--- Problem ---
Find every line in the records below that holds the word "Notion", and copy each one.

--- Dataset records ---
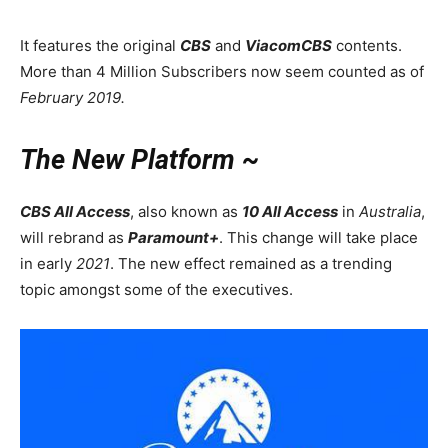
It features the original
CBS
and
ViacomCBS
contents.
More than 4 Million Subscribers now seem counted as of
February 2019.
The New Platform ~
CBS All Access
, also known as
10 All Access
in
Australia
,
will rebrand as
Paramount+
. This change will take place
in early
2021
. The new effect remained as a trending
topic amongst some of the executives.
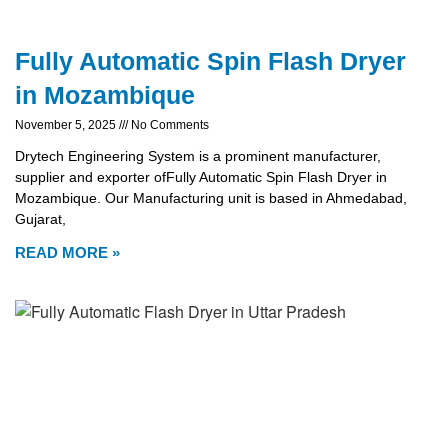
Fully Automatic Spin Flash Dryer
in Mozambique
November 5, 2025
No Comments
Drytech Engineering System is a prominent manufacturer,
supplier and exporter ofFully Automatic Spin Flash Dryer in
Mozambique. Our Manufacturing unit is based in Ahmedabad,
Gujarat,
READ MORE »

---

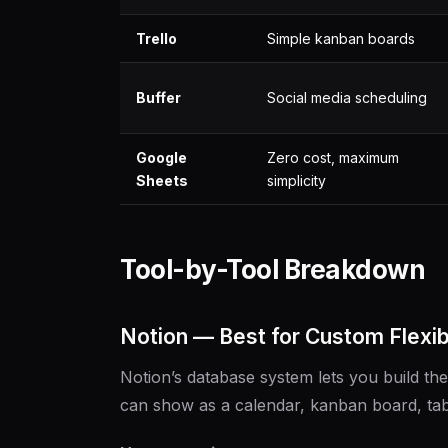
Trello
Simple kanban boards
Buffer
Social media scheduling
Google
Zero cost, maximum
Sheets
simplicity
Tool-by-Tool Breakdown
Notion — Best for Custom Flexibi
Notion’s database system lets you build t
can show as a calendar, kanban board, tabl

--- Exercise response ---
Notion — Best for Custom Flexibi
Notion’s database system lets you build t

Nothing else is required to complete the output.